I'm in and out of art galleries often. I watch the production, display, and acclaim-seeking of a lot of camera-based art these days and I'll say that most of it is discovered rather than created.
Modern digital picture-making enables innumerable images to be captured without effortful thought, without technical skill, and without cost. A successful "artist" shoot (I've watched a few) may be no more challenging than gathering evocative materials, models, sets, props, and lights, and banging away at promising juxtapositions several thousand times in succession until fatigue or boredom sets in. The next step is to bring art into being. Somewhere in the winnowing and editing process quirky, weird, or striking images will be found. If not found then processed into existence. There is genuine art, major or minor, in recognising which images go over well in contemporary galleries.
Assuming an exhibition venue is already organised the next step is to call up one's funding and order production of very large versions of the selected images. Finally value has to be imbued into the art-work by a process called valorisation. Valorisation is achieved by discourse. And discourse is all the publicity, talk, critical acclaim, artist interviews, auctioneering, and conspicuous prices bid by millionaires that power the contemporary art cycle.

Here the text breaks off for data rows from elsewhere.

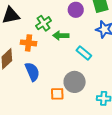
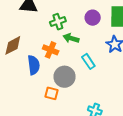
orange cross: (29, 43) -> (51, 50), moved
gray circle: (75, 82) -> (65, 77), moved

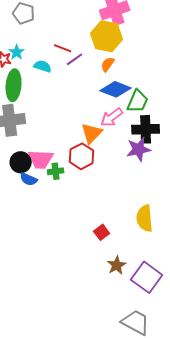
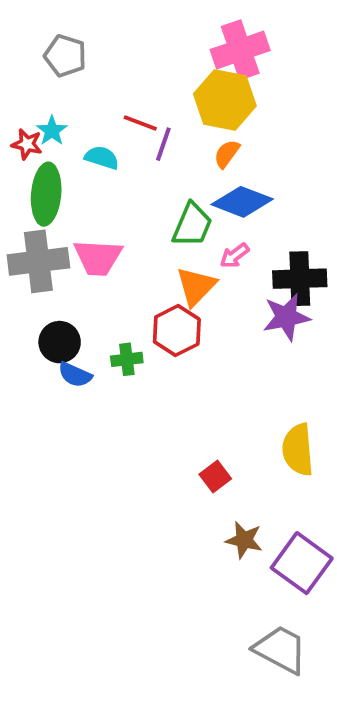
purple line: (75, 59) -> (163, 144), turned -36
green trapezoid: (138, 101) -> (192, 225), moved
pink arrow: (112, 117) -> (234, 256), size x0.7
pink trapezoid: (41, 159) -> (98, 258), moved
brown star: (117, 265) -> (244, 540), turned -30

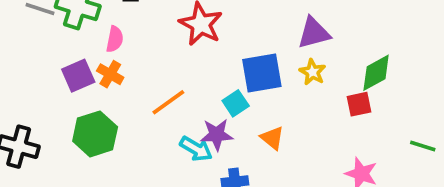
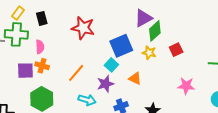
yellow star: (313, 72) -> (149, 53), moved
green diamond: (376, 73) -> (155, 31), moved
purple square: (78, 76) -> (25, 71), turned 36
cyan arrow: (196, 149) -> (87, 100), moved

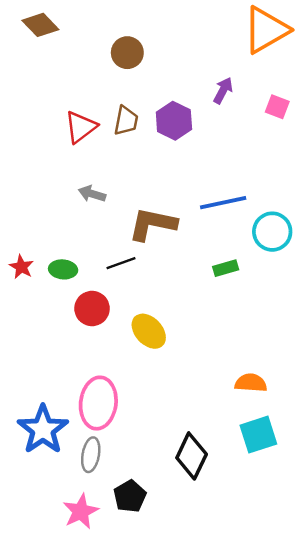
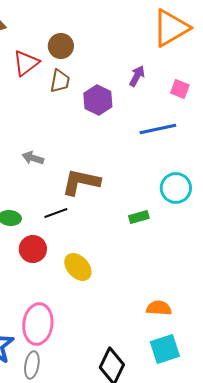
brown trapezoid: (126, 121) -> (60, 81), moved
red triangle: (81, 127) -> (26, 63), moved
blue line: (223, 203) -> (158, 129), moved

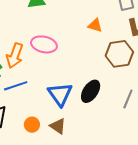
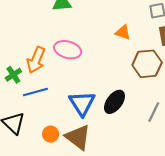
brown triangle: (58, 126) -> (78, 137), size x1.5

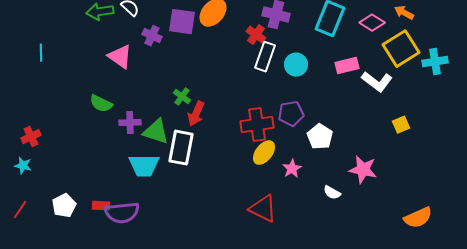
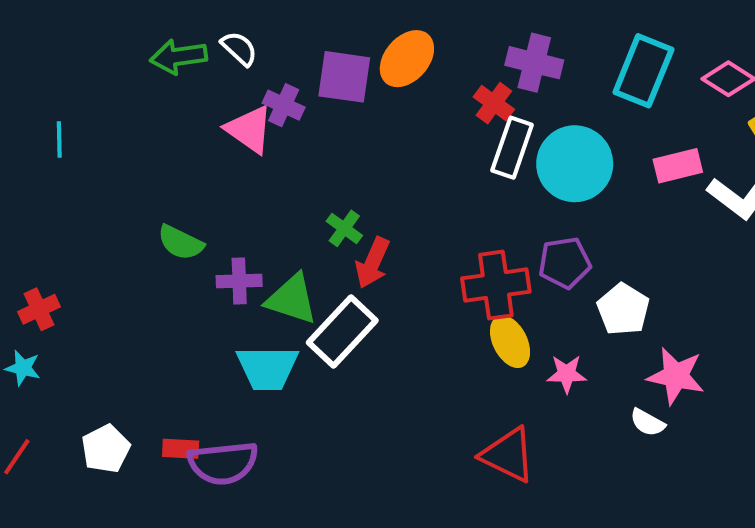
pink triangle: (120, 57) -> (249, 129), moved
cyan circle: (296, 65) -> (575, 164), size x1.6
white rectangle: (181, 148) -> (342, 332), turned 32
yellow ellipse: (264, 153) -> (510, 342), turned -65
pink star: (292, 169) -> (567, 374), turned 30
pink star: (363, 170) -> (676, 376), moved

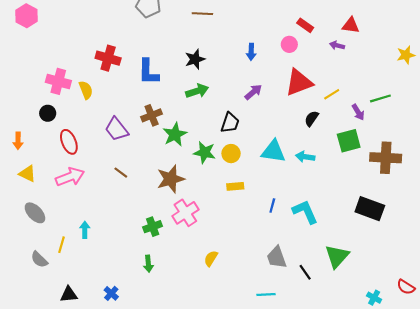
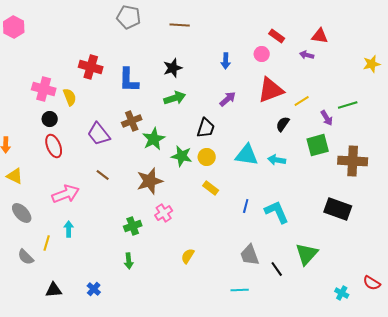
black circle: (48, 113) -> (50, 119), moved
pink arrow: (70, 177) -> (66, 194), moved
yellow rectangle: (235, 186) -> (211, 188), turned 42
pink cross: (185, 213) -> (164, 213), size x0.7

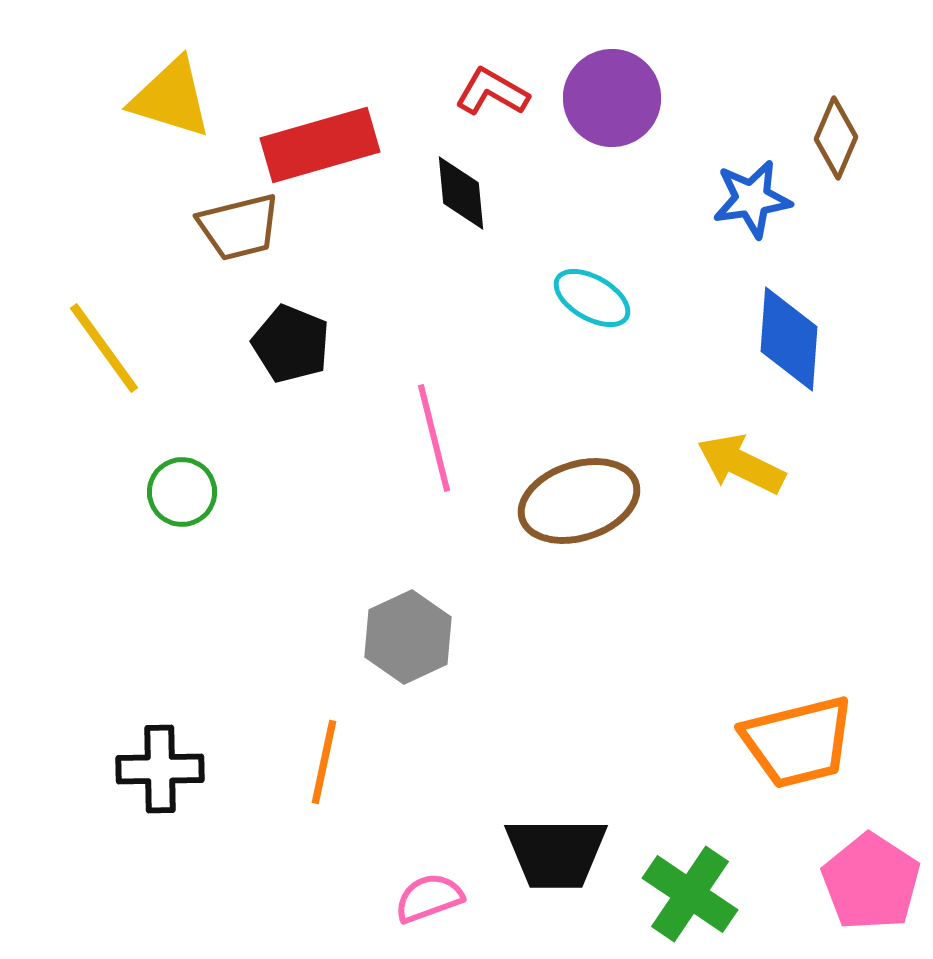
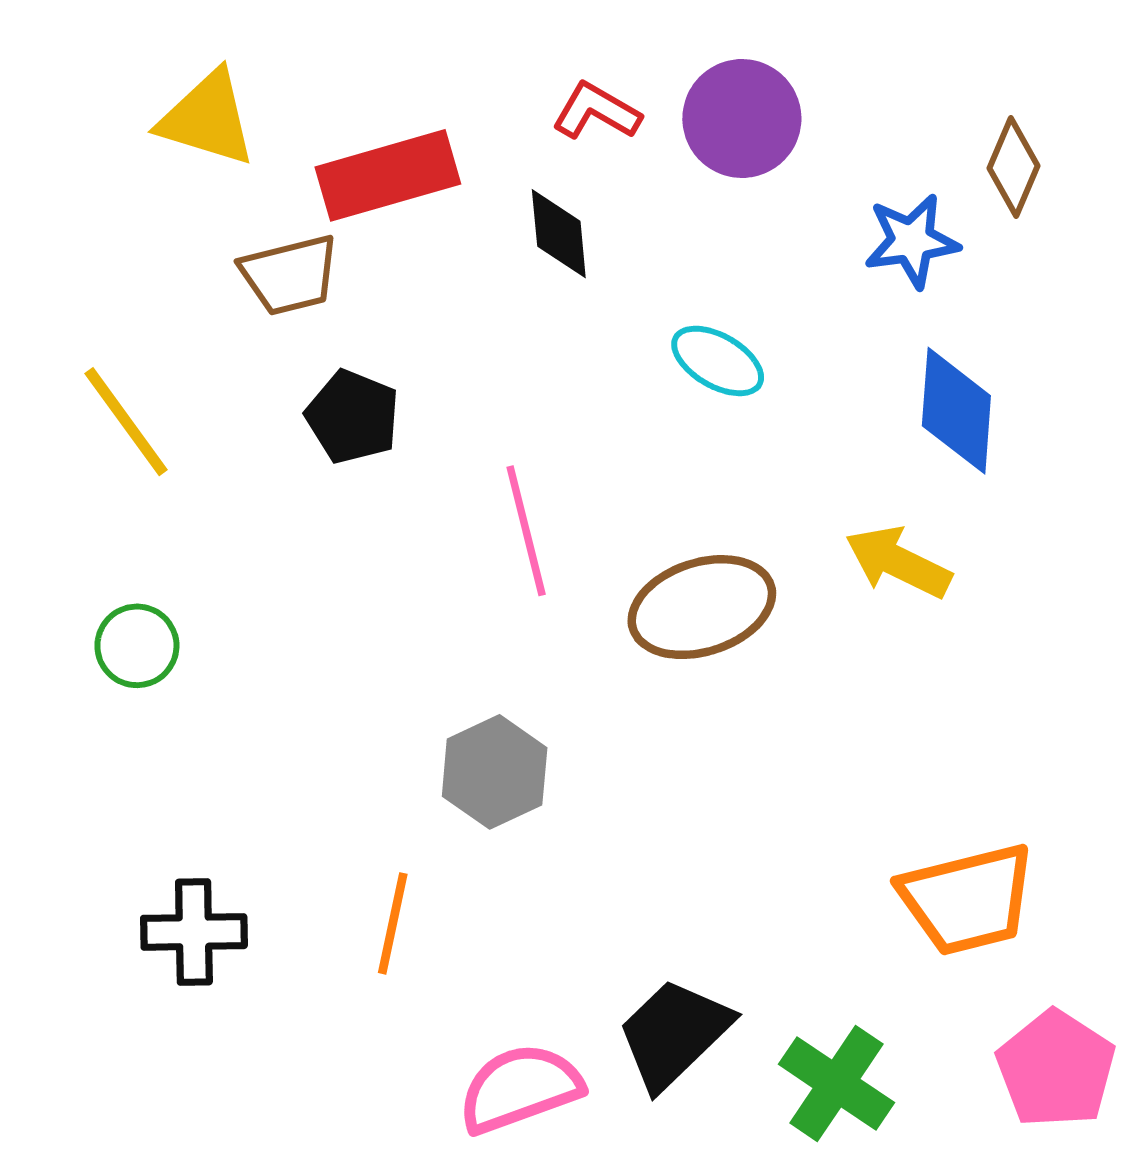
green circle: (182, 492) -> (137, 646), moved
black trapezoid: (556, 853) -> (674, 1034), turned 136
pink semicircle: (429, 898) -> (520, 1088), size x1.5

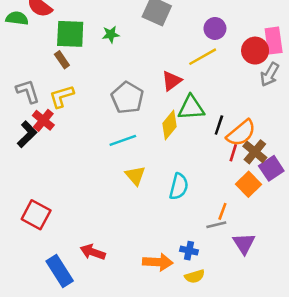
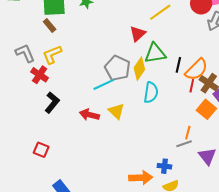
gray pentagon: (127, 98) -> (117, 68), moved
black L-shape: (27, 134) -> (52, 103), moved
cyan semicircle: (179, 186) -> (151, 92), moved
red square: (36, 215) -> (41, 150), size x0.7
red arrow: (93, 252) -> (89, 115), moved

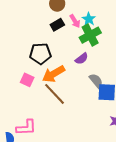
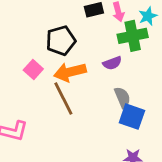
cyan star: (89, 19) -> (148, 16), moved
black pentagon: (40, 54) -> (61, 41), turned -30

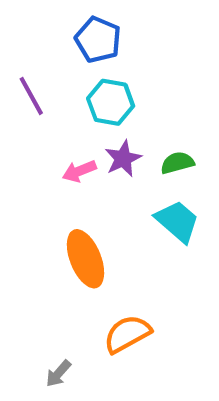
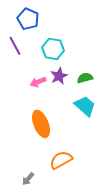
blue pentagon: (98, 40) -> (28, 19), moved

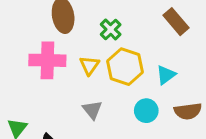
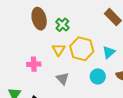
green cross: (111, 29) -> (62, 25), moved
pink cross: (47, 60) -> (34, 64), moved, size x0.6

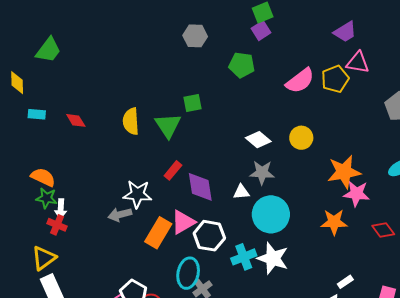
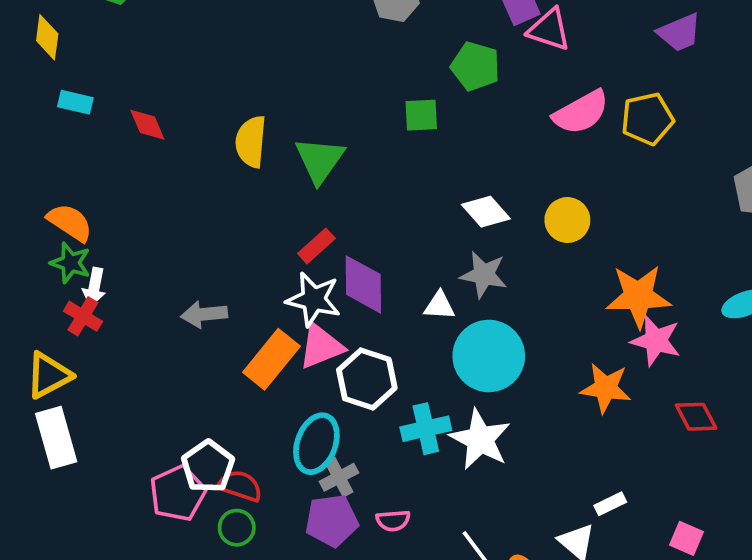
pink triangle: (358, 63) -> (549, 30), moved
green square: (193, 103) -> (421, 115), moved
white star: (137, 194) -> (314, 299), moved

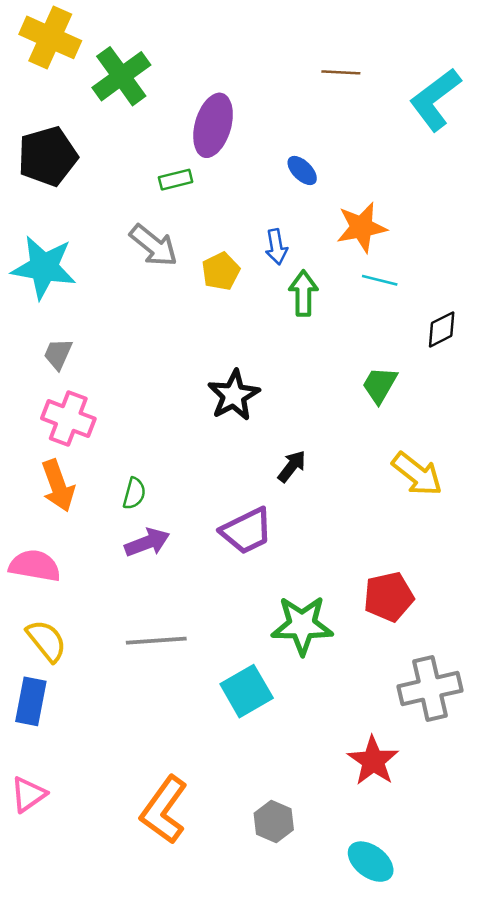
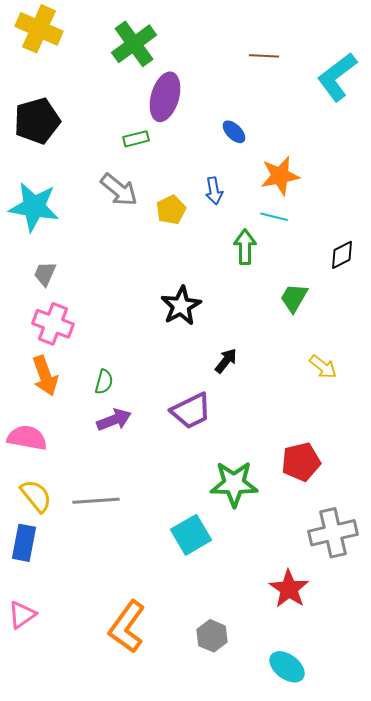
green cross: (121, 76) -> (134, 44), moved
cyan line: (380, 280) -> (274, 217), moved
green arrow: (303, 293) -> (245, 247), moved
yellow arrow: (417, 474) -> (323, 367), size x0.7
gray line: (156, 641) -> (96, 501), moved

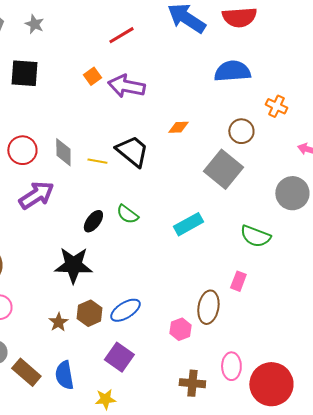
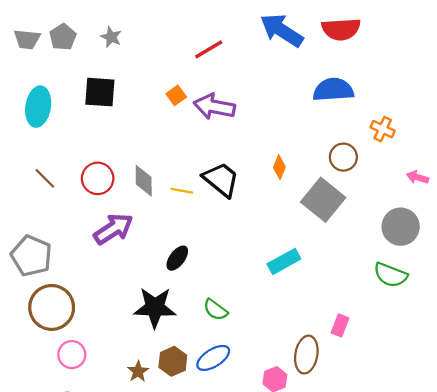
orange diamond: (178, 127) -> (279, 167), moved, turned -65
green semicircle: (127, 214) -> (215, 310), moved
green semicircle: (255, 236) -> (390, 275), moved

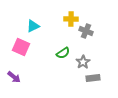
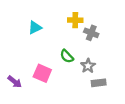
pink square: (21, 47) -> (42, 73), moved
green semicircle: (63, 53) -> (67, 56), turned 80

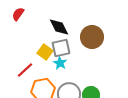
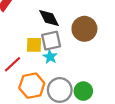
yellow square: (45, 52) -> (34, 45), turned -35

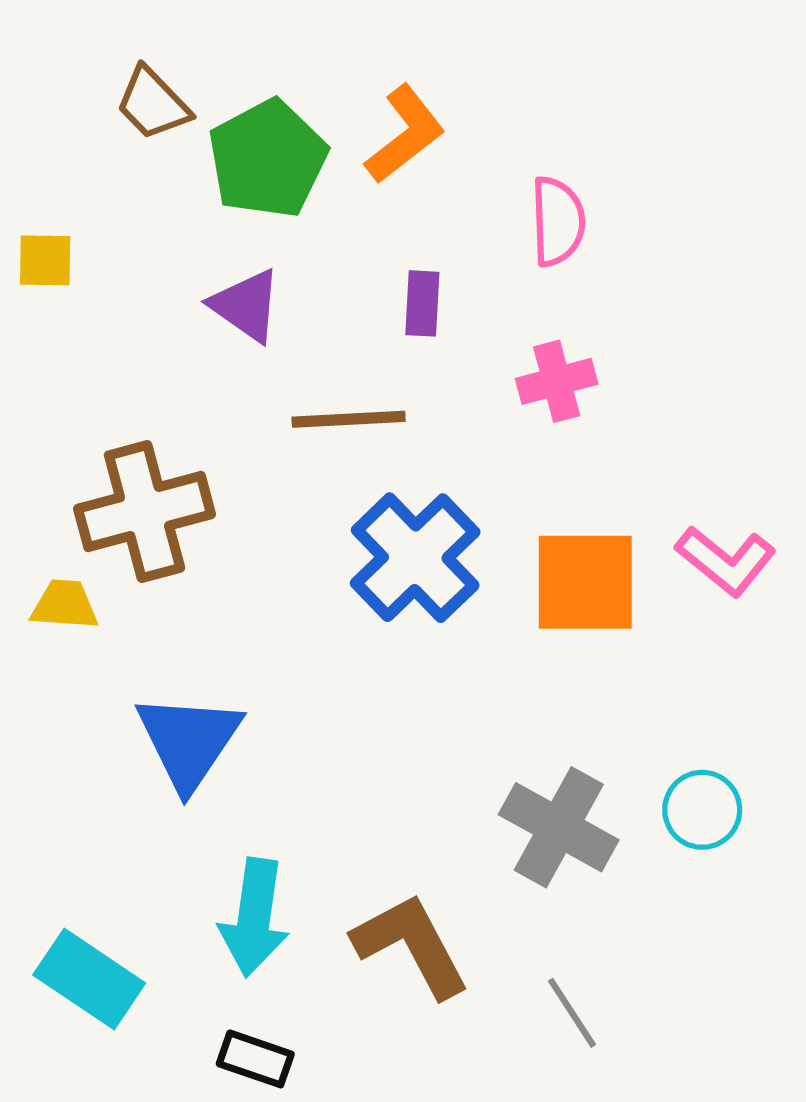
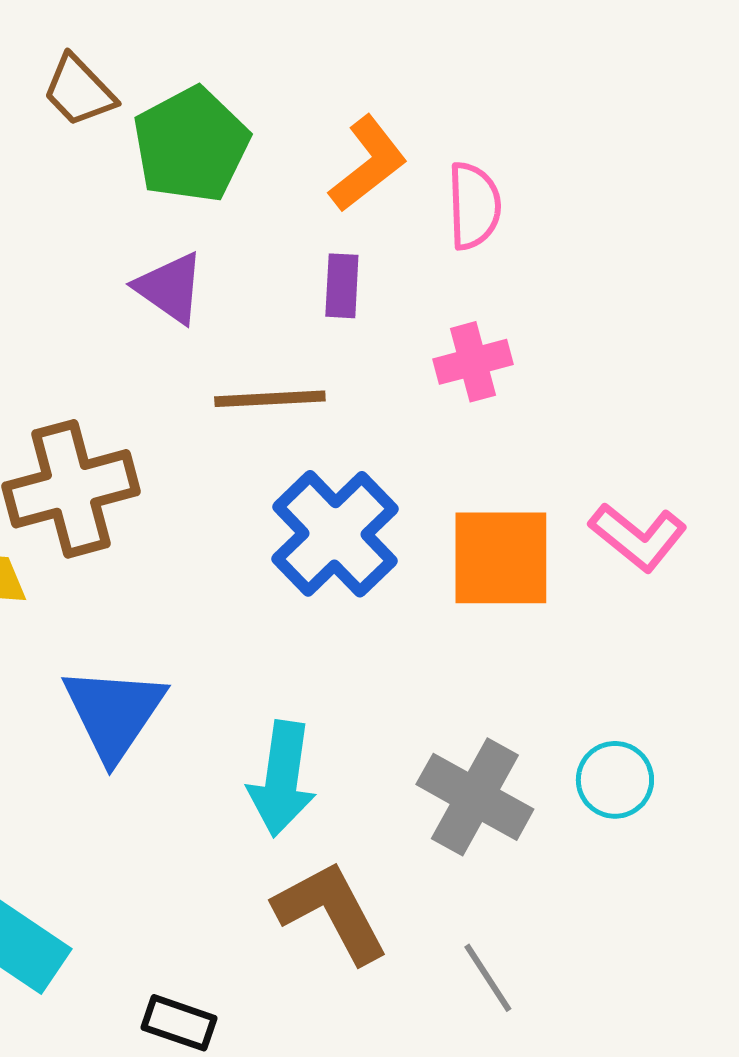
orange L-shape: (405, 134) -> (368, 164), moved
cyan arrow: (254, 917) -> (282, 779), moved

This is all very different to a traditional approach of making pictures out of light-sensitive materials. Light-sensitive materials are expensive, cannot be un-exposed and re-used, require refined technical knowledge, and impose extended effort in merely making lookable pictures to check one's progress.
If you have read this far you will know which side I am on. Classic APUG style photography, by way of contrast with the contemporary picture-making, is preservation of what fine photography has always been. It offers a rich experience for people who love rarity, singularity, fully realized handcraft, fine materials, archival durability, coherent scholarship, and interesting content. It remains worth looking at.